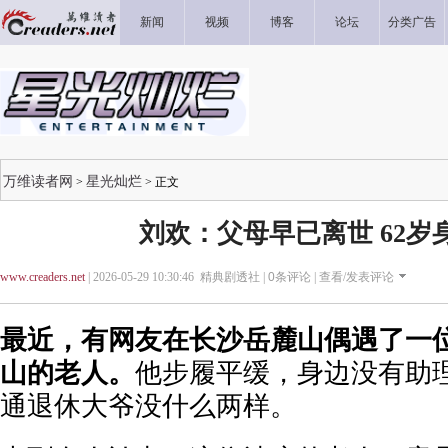
新闻
视频
博客
论坛
分类广告
万维读者网
星光灿烂
>
> 正文
刘欢：父母早已离世 62岁
www.creaders.net
| 2026-05-29 10:30:46 精典剧透社 |
0
条评论 |
查看/发表评论
最近，有网友在长沙岳麓山偶遇了一
山的老人。
他步履平缓，身边没有助
通退休大爷没什么两样。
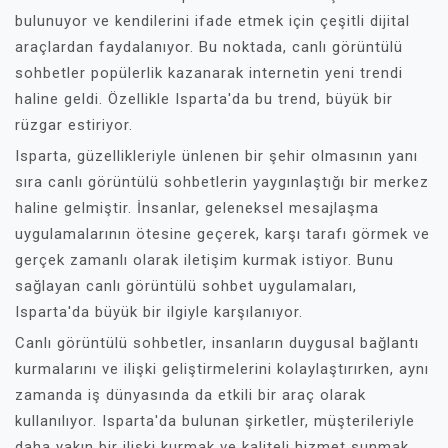
bulunuyor ve kendilerini ifade etmek için çeşitli dijital
araçlardan faydalanıyor. Bu noktada, canlı görüntülü
sohbetler popülerlik kazanarak internetin yeni trendi
haline geldi. Özellikle Isparta'da bu trend, büyük bir
rüzgar estiriyor.
Isparta, güzellikleriyle ünlenen bir şehir olmasının yanı
sıra canlı görüntülü sohbetlerin yaygınlaştığı bir merkez
haline gelmiştir. İnsanlar, geleneksel mesajlaşma
uygulamalarının ötesine geçerek, karşı tarafı görmek ve
gerçek zamanlı olarak iletişim kurmak istiyor. Bunu
sağlayan canlı görüntülü sohbet uygulamaları,
Isparta'da büyük bir ilgiyle karşılanıyor.
Canlı görüntülü sohbetler, insanların duygusal bağlantı
kurmalarını ve ilişki geliştirmelerini kolaylaştırırken, aynı
zamanda iş dünyasında da etkili bir araç olarak
kullanılıyor. Isparta'da bulunan şirketler, müşterileriyle
daha yakın bir ilişki kurmak ve kaliteli hizmet sunmak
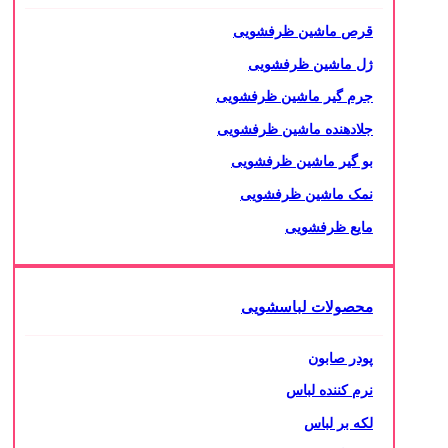
قرص ماشین ظرفشویی
ژل ماشین ظرفشویی
جرم گیر ماشین ظرفشویی
جلادهنده ماشین ظرفشویی
بو گیر ماشین ظرفشویی
نمک ماشین ظرفشویی
مایع ظرفشویی
محصولات لباسشویی
پودر صابون
نرم کننده لباس
لکه بر لباس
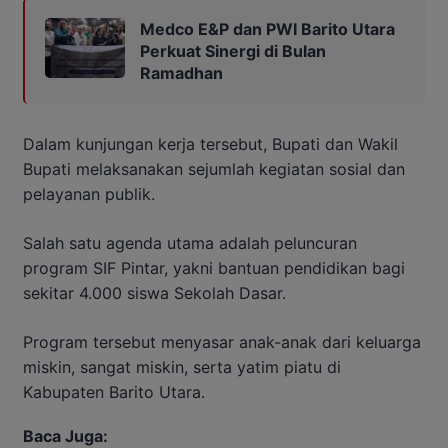
Medco E&P dan PWI Barito Utara
Perkuat Sinergi di Bulan
Ramadhan
Dalam kunjungan kerja tersebut, Bupati dan Wakil
Bupati melaksanakan sejumlah kegiatan sosial dan
pelayanan publik.
Salah satu agenda utama adalah peluncuran
program SIF Pintar, yakni bantuan pendidikan bagi
sekitar 4.000 siswa Sekolah Dasar.
Program tersebut menyasar anak-anak dari keluarga
miskin, sangat miskin, serta yatim piatu di
Kabupaten Barito Utara.
Baca Juga:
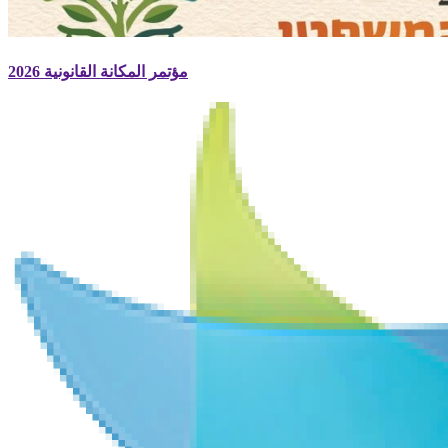
مؤتمر المكانة القانونية 2026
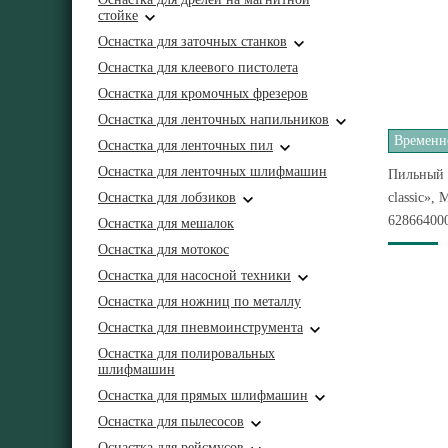
стойке
Оснастка для заточных станков
Оснастка для клеевого пистолета
Оснастка для кромочных фрезеров
Оснастка для ленточных напильников
Временно
Оснастка для ленточных пил
Оснастка для ленточных шлифмашин
Пильный д
Оснастка для лобзиков
classic»,
62866400
Оснастка для мешалок
Оснастка для мотокос
Оснастка для насосной техники
Оснастка для ножниц по металлу
Оснастка для пневмоинструмента
Оснастка для полировальных
шлифмашин
Оснастка для прямых шлифмашин
Оснастка для пылесосов
Оснастка для рейсмусов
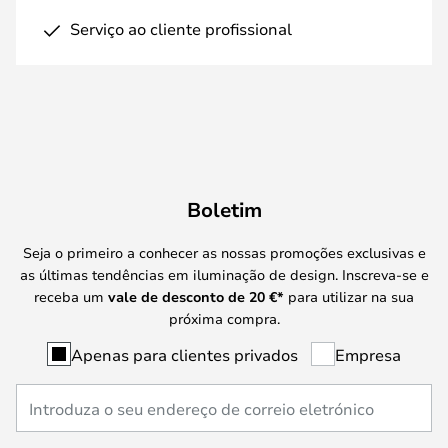
Serviço ao cliente profissional
Boletim
Seja o primeiro a conhecer as nossas promoções exclusivas e
as últimas tendências em iluminação de design. Inscreva-se e
receba um
vale de desconto de
20 €
*
para utilizar na sua
próxima compra.
Apenas para clientes privados
Empresa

_Task requirements_
Starting at the line above that holds "نمک ماشین ظرفشویی", return each line up to and including the one that holds "Оснастка для прямых шлифмашин", exactly as written, minus any pictures.

_Answer to this exercise_
نمک ماشین ظرفشویی
مایع ظرفشویی
محصولات لباسشویی
پودر صابون
نرم کننده لباس
لکه بر لباس
Medco E&P dan PWI Barito Utara
Perkuat Sinergi di Bulan
Ramadhan
Dalam kunjungan kerja tersebut, Bupati dan Wakil
Bupati melaksanakan sejumlah kegiatan sosial dan
pelayanan publik.
Salah satu agenda utama adalah peluncuran
program SIF Pintar, yakni bantuan pendidikan bagi
sekitar 4.000 siswa Sekolah Dasar.
Program tersebut menyasar anak-anak dari keluarga
miskin, sangat miskin, serta yatim piatu di
Kabupaten Barito Utara.
Baca Juga:
مؤتمر المكانة القانونية 2026
стойке
Оснастка для заточных станков
Оснастка для клеевого пистолета
Оснастка для кромочных фрезеров
Оснастка для ленточных напильников
Временно
Оснастка для ленточных пил
Оснастка для ленточных шлифмашин
Пильный д
Оснастка для лобзиков
classic»,
62866400
Оснастка для мешалок
Оснастка для мотокос
Оснастка для насосной техники
Оснастка для ножниц по металлу
Оснастка для пневмоинструмента
Оснастка для полировальных
шлифмашин
Оснастка для прямых шлифмашин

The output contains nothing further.